A new Apple patent, released Thursday by the United States Patent Office, details an improved system for text-to-speech software. Previous efforts have always used a static voice to translate the words into sound, but Apple intends to now give them personality.
The patent details a system where the program will search through a message’s metadata to put together a profile. It will scan a message for details like name of the sender, email address, any profile information in your contacts and compile it together. It will then generate a voice to match the qualities of the sender, which for the most part means gender.
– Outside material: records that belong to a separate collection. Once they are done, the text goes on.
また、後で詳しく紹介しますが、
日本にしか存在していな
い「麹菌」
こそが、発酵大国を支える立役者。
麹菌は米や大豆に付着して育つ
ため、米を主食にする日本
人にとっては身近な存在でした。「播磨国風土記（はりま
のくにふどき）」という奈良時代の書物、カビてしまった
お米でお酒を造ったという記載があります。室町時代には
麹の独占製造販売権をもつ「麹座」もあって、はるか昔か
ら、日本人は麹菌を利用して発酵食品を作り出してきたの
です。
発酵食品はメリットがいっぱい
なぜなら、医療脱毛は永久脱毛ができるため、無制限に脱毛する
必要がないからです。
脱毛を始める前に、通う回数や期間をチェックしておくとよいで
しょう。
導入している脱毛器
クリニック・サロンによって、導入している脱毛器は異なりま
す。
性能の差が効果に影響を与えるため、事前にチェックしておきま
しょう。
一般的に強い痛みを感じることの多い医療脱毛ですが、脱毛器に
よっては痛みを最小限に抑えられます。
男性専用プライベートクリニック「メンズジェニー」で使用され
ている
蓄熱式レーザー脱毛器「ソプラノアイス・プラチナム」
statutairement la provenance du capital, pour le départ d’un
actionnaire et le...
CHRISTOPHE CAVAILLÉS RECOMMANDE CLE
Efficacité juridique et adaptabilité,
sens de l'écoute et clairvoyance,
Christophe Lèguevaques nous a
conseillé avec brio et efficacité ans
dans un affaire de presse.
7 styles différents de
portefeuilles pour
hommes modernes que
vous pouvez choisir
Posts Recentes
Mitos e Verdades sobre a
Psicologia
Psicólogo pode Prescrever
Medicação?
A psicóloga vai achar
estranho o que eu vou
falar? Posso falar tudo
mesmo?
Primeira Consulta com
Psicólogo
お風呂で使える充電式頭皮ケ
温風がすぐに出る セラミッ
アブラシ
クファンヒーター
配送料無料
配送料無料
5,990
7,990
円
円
The data from the text will be added to the metadata to transform the text into speech. Each word will be converted either in whole or phonetically and produce the sounds in the given language. The TTS engine then divides and marks rhythmic sounds like phrases, clauses and sentences. In some cases, the speech can be created by piecing together pre-recorded voice fragments, including sounds, entire words or even sentences. These would be either stored on the mobile device or in an off-site database.
An additional proposal on top of this, however, is to allow the program to record a speaker’s voice and analyzed to generate voice data. From the patent filing’s description:
For example, the speaker’s voice can be recorded by a recording application running on the device or during a telephone call (with permission). The voice characteristics of the speaker can be obtained using known voice recognition techniques. In this implementation, a speaker profile may not be necessary as the speaker’s name can be directly associated with voice data stored in voice database.
We don’t know if Apple intends to use this system in the future. Like with all patents they may just be sitting on it. They already have Siri, which is similar, but nowhere near as advanced. We don’t even know if this could be implemented commercially.